Mordenheim
- Author: Chet Williamson
- Language: English
- Series: Ravenloft series
- Genre: Fantasy novel
- Published: 1994 (TSR, Inc.)
- Publication place: United States
- Media type: Print (Paperback)
- Pages: 313 pp (first edition, paperback)
- ISBN: 978-0786902064 (first edition, paperback)
- Preceded by: The Enemy Within
- Followed by: Tales of Ravenloft

= Mordenheim =

1994 horror fantasy novel

Mordenheim is a fantasy horror novel by Chet Williamson, set in the world of Ravenloft, and based on the Dungeons & Dragons game. It was published by TSR in 1994.

==Plot summary==
After his wife dies, scientist Victor Mordenheim envisions bringing her back to life in a new host body. He first experiments by creating a living being, Adam, from the bodies of the dead.

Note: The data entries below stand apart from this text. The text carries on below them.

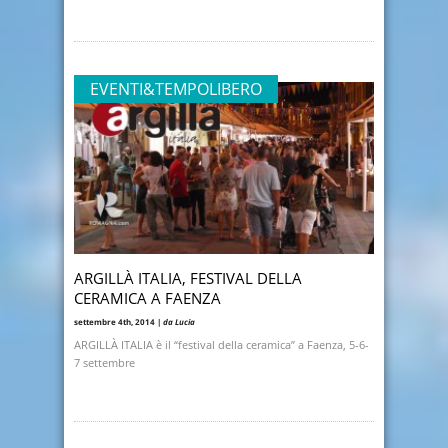
EVENTI&TEMPOLIBERO
ARGILLÀ ITALIA, FESTIVAL DELLA
CERAMICA A FAENZA
settembre 4th, 2014 |
da Lucia
ARGILLÀ ITALIA è il “festival della ceramica” a Faenza, 5-6-
7 settembre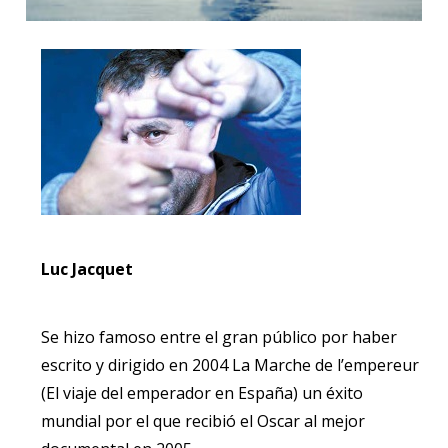
Luc Jacquet
Se hizo famoso entre el gran público por haber
escrito y dirigido en 2004 La Marche de l’empereur
(El viaje del emperador en España) un éxito
mundial por el que recibió el Oscar al mejor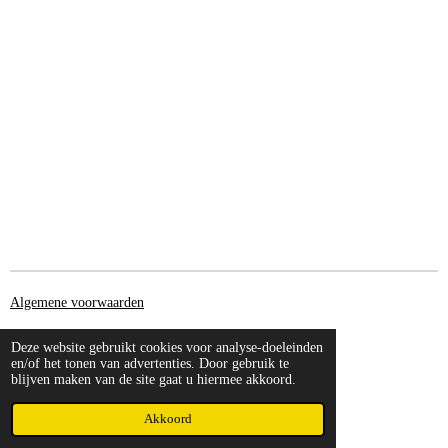
Algemene voorwaarden
Contact
Deze website gebruikt cookies voor analyse-doeleinden
en/of het tonen van advertenties. Door gebruik te
Verzenden
blijven maken van de site gaat u hiermee akkoord.
© 2023METALMERCH.NL
Akkoord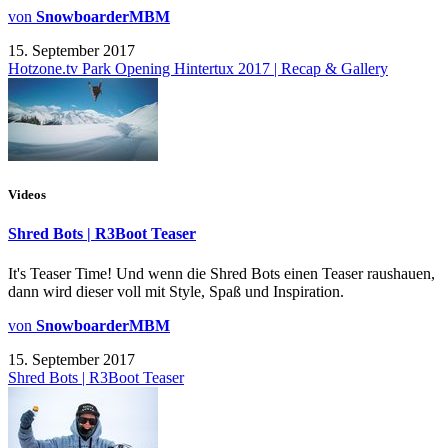
von
SnowboarderMBM
15. September 2017
Hotzone.tv Park Opening Hintertux 2017 | Recap & Gallery
Videos
Shred Bots | R3Boot Teaser
It's Teaser Time! Und wenn die Shred Bots einen Teaser raushauen,
dann wird dieser voll mit Style, Spaß und Inspiration.
von
SnowboarderMBM
15. September 2017
Shred Bots | R3Boot Teaser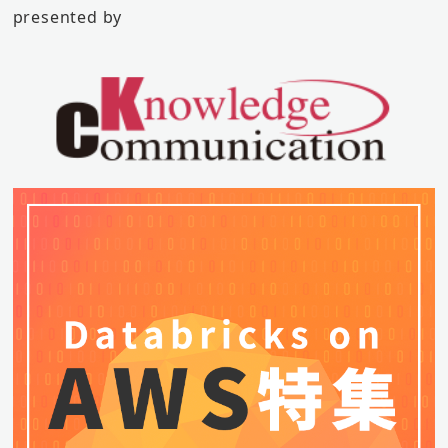
presented by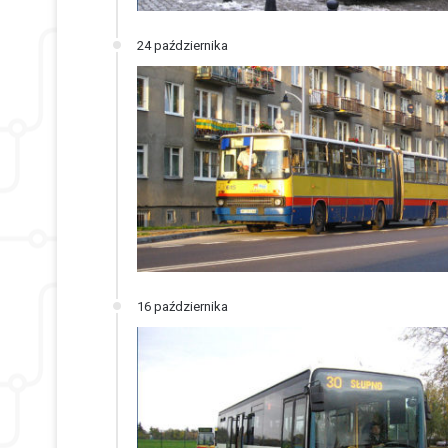
24 października
16 października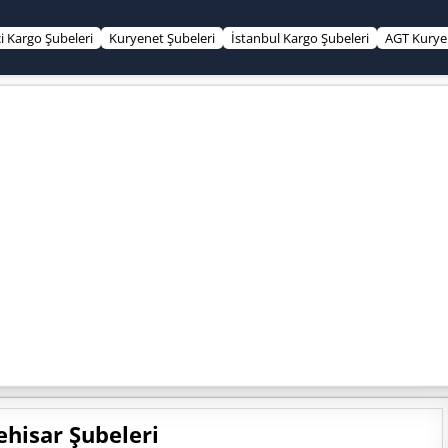
çi Kargo Şubeleri
Kuryenet Şubeleri
İstanbul Kargo Şubeleri
AGT Kurye 
ehisar Şubeleri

Mordenheim then uses two inexperienced spiritualists, Friederich and Hilda, to find a young woman to house his wife's spirit. Adam objects to Mordenheim's plan and kidnaps the young woman chosen for the experiment. Friederich and Hilda then pursue Adam.

Critics noted the strong similarity to Mary Shelley's gothic horror novel Frankenstein.

==Publication history==
Seeking to create a new setting for its Dungeons & Dragons fantasy role-playing game franchise, TSR released Ravenloft, a horror campaign setting. It proved very popular, and over the next decade, TSR released many adventures and supplements for the Ravenloft setting, including a series of novels. The ninth of these novels was Mordenheim, written by Chet Williamson with cover art by Roger Loveless, published in 1994.

==Reception==
Writing for Science Fiction Chronicle, critic Don D'Ammassa noted that in recent works, "TSR has been illuminating the dark side of fantasy with its Ravenloft series." D'Ammassa called the novel "an elaborate retelling of the Frankenstein story ... An atmospheric story heavy on gothic elements and despite its clear debt to Mary Shelley, it's the best entry yet in this series."

In the November 1994 issue of Kliatt, Gail Roberts noted "Perspective shifts as the narrative voice changes from Adam to the young assistants, and so on, but not in a confusing way." Roberts concluded this was "a worthy addition to the Ravenloft series."